From Dusk Till Dawn (1996)

Quentin Tarantino wrote and stars in this mid-90’s action vamp classic. The premise is simple and obviously ‘Tino-esque. Two robbers find themselves trapped inside a Mexican saloon with a fanged fiend clientele. Witty banter and blood ensue. It was a huge box office success and generated multiple direct to video sequels. Those were the days…… direct to video!

Hotel Transylvania (2012)

This animated film features the voice of Adam Sandler as Dracula. It was a hit and spawned four sequels. When a human falls in love with his vampire daughter, Dracula goes bonkers! TO him, this is unacceptable. It’s also a classic Hollywood romantic comedic ploy! It’s really entertaining for kids. And like any great children’s movie, it hits the right number of adult notes for the grown-ups.

Near Dark (1987)

Before she was the first woman to win a Best Directing Oscar or the wife of James Cameron, Katherine Bigelow made a violent vampire movie that’s so dark it’s awesome! This neo-Western starred Bill Paxton and Lance Henrikson. The central character, Caleb Colton, is bitten on the neck by a beautiful stranger. As the sun comes up, his body begins to become the poster child for a burn center.

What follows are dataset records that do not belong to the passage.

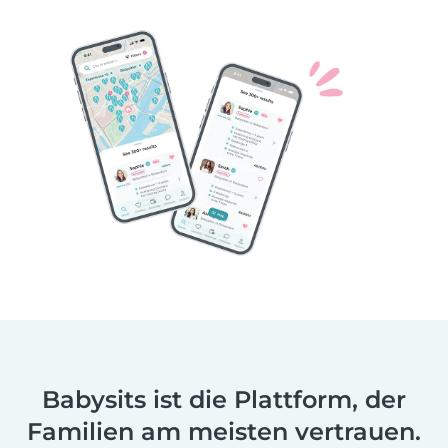
Babysits ist die Plattform, der
Familien am meisten vertrauen.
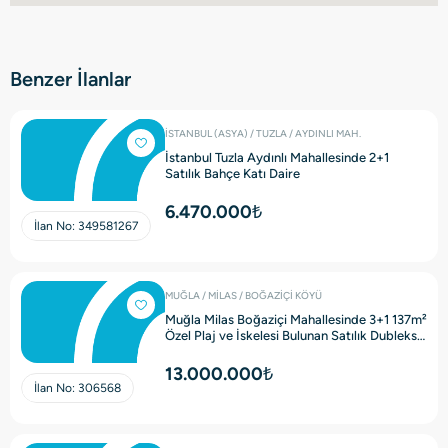
Benzer İlanlar
İSTANBUL (ASYA) / TUZLA / AYDINLI MAH.
İstanbul Tuzla Aydınlı Mahallesinde 2+1
Satılık Bahçe Katı Daire
6.470.000₺
İlan No:
349581267
MUĞLA / MİLAS / BOĞAZİÇİ KÖYÜ
Muğla Milas Boğaziçi Mahallesinde 3+1 137m²
Özel Plaj ve İskelesi Bulunan Satılık Dubleks
Villa
13.000.000₺
İlan No:
306568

The majority of this movie takes place in a rural bar where the blood sucking persists! This is a gothic story worth a look. Then another one in fact.

Dracula (1931)

Director Tod Browning brought Dracula to the silver screen with Bela Lugosi as the Count. This is an essential compliment to the old world of classic Universal Studios horror monster movies. Strangely the same studio sets were being used, at night, for another version of Dracula. That one was a Spanish-language vision of the same tale.

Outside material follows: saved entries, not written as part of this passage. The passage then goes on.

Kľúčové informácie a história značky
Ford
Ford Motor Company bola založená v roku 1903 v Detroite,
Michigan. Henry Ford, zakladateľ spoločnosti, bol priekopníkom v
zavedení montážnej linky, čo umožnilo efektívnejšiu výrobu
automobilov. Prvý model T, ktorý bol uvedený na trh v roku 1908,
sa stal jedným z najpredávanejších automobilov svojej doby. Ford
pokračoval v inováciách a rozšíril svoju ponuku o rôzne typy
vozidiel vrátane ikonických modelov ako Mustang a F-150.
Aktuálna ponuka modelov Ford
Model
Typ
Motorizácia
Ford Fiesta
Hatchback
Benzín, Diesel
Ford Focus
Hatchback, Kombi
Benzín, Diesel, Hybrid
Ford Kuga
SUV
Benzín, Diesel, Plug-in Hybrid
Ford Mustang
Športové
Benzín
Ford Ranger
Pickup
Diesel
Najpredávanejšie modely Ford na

In 2000, Dracula was chosen by the United States Library of Congress as one to be preserved for its culturally, historically and aesthetic significance.

Blade (1998)

Blade is a human with vampire abilities but also the ability to fight them off ferociously. The central character, Deacon Frost, is blood hungry Public Enemy Number 1! This is a deeply dark superhero film with the sentiments of horror and vampires powdered on top. It was so popular, it spawned numerous sequels.

Salem’s Lot (1979)

This television show of Stephen King’s giant novel was directed by Tobe Hooper right after the crazy success of his independent groundbreaker The Texas Chainsaw Massacre (1974). Vampirism is spreading! Corpses revive on the slab! Heart attacks are had! You can imagine, it goes on…. This was, after all, a television miniseries.

The Twilight Saga (1998-2012)

The books this blockbuster movie series are based on are the reason young adults became so completely enamored with Vampire culture. Written by Stephenie Meyer, the novels were an escape for teenagers. They became a cultural phenomenon, and a religion of sorts. Kristen Stewart and Robert Pattinson played star crossed lovers in a teenage dream from the dark side. The money these films made is out of the park and their status as classic love stories will be felt for generations to come.

Fright Night (1985)

The original ’80’s flick is a classic. It was remade with a great cast in the 2000’s but didn’t come close to holding the same candle. The new one kind of flickered and burned out. Tom Holland’s directorial debut follows Charley Brewster. He’s a kid who’s slowly convinced himself that his brand- new next-door neighbor is a blood thirsty vampire. Roddy McDowall is exceptional as a late-night horror television host, ala Elvira. He’s the only one who believes the boy and helps to fight the fight against the new neighborhood Dracula.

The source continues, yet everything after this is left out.